As Donald Trump took his oath of office on January 20, 2017, many Americans wondered what his presidency would mean for their advocacy causes. This is especially true for the men and women who have devoted much of their lives to stem cell research, largely because Donald Trump has yet to indicate how he feels about stem cell research.
Francis Collins Asked to Stay… For Now
Francis Collins, the Director of the National Institutes of Health under President Obama, is considered a friend to the stem cell researchers. As a born-again Christian, Dr. Collins identifies as a pro-stem cell moderate, and many key Republican leaders support his tenure under Trump. In fact, on December 2, many Republican leaders sent an open letter to then President-elect Trump to recommend keeping Dr. Collins in his post.
The letter read, “Dr. Collins is the right person, at the right time, to continue to lead the world’s premier biomedical research agency. He possesses all the attributes one should have as the Director of the National Institutes of Health – intellectual prowess, renowned scientific experience, and outstanding leadership skills.” On January 19, the stem cell research community was able to breath a temporary sigh of relief when a Trump spokeswoman announced that Collins “has been held over by the Trump administration.” It is unclear how long he will be asked to stay, which still leaves many worries unresolved.

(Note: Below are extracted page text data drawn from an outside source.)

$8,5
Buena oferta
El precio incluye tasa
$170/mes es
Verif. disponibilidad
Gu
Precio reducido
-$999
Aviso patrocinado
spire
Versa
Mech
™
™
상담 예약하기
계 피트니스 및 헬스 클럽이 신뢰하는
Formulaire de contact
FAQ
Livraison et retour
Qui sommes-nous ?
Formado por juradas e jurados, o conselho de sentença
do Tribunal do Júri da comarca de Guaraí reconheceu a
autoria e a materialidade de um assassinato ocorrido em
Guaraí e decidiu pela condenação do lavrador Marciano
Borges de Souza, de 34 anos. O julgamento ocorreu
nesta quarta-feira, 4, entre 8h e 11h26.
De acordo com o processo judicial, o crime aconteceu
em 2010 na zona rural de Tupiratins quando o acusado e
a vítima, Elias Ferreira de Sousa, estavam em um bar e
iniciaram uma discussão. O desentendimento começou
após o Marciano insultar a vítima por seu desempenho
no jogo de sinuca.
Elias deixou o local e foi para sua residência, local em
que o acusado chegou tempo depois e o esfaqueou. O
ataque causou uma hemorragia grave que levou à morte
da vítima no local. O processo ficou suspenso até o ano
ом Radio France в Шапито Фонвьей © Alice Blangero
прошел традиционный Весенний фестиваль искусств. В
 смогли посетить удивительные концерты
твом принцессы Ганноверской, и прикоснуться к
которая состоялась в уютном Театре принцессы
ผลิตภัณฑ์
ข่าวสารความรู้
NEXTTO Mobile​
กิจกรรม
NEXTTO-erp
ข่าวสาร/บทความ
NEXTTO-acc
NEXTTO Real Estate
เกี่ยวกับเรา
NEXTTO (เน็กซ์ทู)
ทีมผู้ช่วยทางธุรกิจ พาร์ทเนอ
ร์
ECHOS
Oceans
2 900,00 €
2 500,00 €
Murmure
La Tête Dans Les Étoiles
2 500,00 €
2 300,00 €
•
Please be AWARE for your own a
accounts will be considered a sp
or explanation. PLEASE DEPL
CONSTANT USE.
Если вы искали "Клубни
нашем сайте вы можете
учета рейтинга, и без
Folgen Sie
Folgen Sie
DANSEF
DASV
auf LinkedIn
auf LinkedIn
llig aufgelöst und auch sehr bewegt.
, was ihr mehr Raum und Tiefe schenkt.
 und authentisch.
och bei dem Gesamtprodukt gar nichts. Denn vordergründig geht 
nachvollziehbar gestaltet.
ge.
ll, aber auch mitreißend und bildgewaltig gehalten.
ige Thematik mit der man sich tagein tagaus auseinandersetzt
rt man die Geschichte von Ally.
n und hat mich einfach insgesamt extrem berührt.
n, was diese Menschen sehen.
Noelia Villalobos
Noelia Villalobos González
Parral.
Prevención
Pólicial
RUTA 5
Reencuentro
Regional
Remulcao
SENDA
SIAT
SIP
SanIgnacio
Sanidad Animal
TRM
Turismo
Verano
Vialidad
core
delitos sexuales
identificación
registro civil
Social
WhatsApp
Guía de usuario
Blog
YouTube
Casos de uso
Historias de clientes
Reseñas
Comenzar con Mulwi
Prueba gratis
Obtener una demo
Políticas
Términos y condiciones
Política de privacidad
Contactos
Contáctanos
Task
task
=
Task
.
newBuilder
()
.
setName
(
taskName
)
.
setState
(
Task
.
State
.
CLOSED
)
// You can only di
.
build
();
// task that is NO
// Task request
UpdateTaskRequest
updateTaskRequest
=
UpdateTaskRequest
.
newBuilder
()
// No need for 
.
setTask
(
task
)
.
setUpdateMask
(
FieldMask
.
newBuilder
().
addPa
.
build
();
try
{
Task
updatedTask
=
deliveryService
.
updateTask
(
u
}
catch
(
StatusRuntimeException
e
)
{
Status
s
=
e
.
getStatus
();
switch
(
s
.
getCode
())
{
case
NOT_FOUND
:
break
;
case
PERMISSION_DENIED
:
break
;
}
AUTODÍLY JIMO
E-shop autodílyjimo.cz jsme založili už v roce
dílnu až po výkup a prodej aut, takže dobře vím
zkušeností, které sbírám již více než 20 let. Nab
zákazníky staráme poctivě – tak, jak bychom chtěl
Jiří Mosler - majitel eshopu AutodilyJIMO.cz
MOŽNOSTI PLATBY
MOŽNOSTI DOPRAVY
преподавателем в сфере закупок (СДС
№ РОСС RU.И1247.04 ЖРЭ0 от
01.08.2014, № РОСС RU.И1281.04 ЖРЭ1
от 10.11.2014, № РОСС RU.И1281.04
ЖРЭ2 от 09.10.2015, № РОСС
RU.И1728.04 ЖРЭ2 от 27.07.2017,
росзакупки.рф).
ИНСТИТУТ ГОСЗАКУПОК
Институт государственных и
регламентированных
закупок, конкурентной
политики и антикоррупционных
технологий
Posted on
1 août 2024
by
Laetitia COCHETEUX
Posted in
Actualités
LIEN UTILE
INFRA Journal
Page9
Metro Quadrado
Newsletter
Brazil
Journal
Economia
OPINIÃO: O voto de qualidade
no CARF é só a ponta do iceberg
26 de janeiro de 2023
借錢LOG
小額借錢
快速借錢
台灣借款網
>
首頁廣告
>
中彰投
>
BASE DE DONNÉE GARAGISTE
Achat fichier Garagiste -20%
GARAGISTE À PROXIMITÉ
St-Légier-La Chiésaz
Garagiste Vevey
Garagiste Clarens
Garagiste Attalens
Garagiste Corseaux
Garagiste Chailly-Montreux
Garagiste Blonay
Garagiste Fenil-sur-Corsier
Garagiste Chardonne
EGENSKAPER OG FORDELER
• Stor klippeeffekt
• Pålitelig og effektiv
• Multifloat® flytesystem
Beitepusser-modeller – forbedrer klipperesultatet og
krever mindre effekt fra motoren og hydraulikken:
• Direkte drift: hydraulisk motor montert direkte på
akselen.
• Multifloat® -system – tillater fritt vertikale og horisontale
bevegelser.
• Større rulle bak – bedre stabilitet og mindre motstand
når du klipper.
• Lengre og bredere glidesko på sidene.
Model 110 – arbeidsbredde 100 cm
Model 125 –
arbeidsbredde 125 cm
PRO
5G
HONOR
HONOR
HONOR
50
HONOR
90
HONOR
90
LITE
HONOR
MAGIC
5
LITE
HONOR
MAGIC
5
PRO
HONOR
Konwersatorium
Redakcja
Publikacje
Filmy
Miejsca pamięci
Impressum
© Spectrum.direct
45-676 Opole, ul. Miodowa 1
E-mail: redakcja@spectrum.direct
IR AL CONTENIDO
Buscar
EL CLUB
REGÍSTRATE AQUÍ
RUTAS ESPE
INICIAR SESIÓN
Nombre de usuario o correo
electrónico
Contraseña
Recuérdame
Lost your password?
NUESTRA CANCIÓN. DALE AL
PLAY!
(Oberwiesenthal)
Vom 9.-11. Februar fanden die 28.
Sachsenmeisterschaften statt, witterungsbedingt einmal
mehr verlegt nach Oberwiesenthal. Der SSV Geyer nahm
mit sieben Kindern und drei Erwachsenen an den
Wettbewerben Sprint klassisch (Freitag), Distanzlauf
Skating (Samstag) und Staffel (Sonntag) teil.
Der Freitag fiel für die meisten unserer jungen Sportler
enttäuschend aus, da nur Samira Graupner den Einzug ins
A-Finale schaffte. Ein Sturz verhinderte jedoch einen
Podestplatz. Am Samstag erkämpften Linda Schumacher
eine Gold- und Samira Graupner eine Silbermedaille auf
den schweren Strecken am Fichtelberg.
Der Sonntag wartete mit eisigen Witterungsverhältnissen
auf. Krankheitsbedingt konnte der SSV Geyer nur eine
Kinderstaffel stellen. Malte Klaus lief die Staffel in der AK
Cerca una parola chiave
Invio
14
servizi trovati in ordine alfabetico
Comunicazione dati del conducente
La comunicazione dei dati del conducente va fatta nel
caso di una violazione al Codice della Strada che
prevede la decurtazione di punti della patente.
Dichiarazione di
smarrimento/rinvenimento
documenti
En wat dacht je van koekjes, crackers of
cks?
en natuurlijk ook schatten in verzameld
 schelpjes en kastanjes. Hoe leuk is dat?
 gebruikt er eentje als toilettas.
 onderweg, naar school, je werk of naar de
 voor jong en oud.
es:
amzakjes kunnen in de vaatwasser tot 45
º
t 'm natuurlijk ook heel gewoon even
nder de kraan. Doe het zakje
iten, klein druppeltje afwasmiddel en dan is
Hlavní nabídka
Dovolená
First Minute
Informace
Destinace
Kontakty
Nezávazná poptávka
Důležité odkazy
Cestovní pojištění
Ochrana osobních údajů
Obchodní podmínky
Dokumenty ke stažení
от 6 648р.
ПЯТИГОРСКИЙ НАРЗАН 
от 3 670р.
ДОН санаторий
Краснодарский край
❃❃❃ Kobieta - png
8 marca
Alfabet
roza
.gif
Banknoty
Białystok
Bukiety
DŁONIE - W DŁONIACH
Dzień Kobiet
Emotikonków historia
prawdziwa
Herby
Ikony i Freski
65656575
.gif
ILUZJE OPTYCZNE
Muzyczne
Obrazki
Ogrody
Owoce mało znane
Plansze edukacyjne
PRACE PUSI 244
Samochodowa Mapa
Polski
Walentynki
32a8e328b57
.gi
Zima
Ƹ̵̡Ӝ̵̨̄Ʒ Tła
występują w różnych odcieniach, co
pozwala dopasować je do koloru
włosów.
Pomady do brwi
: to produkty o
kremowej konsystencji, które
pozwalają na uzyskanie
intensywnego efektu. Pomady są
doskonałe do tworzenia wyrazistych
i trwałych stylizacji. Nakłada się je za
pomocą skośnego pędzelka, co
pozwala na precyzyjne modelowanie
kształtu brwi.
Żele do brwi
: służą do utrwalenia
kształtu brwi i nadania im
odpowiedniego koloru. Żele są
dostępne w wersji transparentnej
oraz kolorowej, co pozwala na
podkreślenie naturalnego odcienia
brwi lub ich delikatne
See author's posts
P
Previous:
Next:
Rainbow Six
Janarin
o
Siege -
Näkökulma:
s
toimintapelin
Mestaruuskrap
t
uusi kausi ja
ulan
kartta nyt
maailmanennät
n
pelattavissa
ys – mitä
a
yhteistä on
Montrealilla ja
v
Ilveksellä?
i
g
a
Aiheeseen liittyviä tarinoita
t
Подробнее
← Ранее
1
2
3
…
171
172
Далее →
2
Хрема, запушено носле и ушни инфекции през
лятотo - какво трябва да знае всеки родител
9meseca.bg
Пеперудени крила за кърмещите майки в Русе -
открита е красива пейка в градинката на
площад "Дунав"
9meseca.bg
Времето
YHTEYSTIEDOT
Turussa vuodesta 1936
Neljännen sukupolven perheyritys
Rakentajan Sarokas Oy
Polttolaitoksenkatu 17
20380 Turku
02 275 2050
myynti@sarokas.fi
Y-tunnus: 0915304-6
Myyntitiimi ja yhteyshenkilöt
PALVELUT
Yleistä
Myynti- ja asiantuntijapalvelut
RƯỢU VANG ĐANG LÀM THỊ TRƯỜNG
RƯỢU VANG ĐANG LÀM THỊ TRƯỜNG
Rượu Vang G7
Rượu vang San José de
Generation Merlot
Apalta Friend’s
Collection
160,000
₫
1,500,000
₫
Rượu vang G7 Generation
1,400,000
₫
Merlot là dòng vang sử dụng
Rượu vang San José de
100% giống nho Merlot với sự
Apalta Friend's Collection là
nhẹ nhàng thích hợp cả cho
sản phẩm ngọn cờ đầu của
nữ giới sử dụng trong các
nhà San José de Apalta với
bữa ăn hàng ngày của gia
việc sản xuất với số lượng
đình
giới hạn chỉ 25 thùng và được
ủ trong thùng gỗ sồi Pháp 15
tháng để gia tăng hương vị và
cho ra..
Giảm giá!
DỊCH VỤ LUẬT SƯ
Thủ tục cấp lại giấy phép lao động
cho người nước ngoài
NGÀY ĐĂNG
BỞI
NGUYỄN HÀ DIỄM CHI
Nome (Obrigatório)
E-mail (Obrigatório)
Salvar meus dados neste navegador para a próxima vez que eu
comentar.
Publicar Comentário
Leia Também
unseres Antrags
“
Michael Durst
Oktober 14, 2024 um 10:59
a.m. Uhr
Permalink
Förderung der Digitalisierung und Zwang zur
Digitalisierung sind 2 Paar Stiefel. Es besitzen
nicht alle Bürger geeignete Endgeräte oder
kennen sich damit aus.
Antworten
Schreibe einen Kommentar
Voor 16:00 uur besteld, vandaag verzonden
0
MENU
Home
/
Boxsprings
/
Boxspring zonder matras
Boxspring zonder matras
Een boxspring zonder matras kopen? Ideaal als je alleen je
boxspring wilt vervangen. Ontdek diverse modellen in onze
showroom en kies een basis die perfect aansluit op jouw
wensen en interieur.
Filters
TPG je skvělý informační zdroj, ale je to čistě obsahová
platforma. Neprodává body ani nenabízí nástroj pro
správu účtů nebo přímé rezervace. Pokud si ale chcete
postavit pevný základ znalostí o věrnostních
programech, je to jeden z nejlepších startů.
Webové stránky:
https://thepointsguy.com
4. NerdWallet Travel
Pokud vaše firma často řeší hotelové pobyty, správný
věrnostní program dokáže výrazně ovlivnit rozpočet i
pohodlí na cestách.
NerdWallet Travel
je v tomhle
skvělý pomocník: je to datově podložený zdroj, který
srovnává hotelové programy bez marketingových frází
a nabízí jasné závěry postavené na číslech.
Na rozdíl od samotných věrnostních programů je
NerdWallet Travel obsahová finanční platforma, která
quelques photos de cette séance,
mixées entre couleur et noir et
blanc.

Andrew Harris On the Wrong Side of Science
One of the other names floating around regarding the role of Director of the National Institutes of Health has been Republican representative Andrew Harris of Maryland. If Harris is ultimately chosen to replace Collins, it will signal that President Trump truly stands against stem cell progress and, even more worrying, that he stands against the support of Americans with disabilities.
This is a strong statement to make, but Harris’ history with stem cell research speaks for itself. Since the mid-2000s, Harris has been an outspoken opponent of embryonic stem cell research, despite its numerous advancements and proven solutions to serious health conditions. Harris attempted to bring down a stem cell program in his home state of Maryland and then continued to co-sponsor a bill that would criminalize embryonic stem cell research. Many also believe that he is one of the main reasons Obama’s 21st Century Cures Act does not provide funding for embryonic stem cell research. It is impossible to predict how stem cell research would be impacted under Harris’ power, but his past actions make unwelcome suggestions.
As chronic disease impacts more and more Americans every year, stem cell research has never been as important as it is today. With any luck, President Trump will decide to sit on the right side of science and history by allowing Dr. Collins to remain in his post.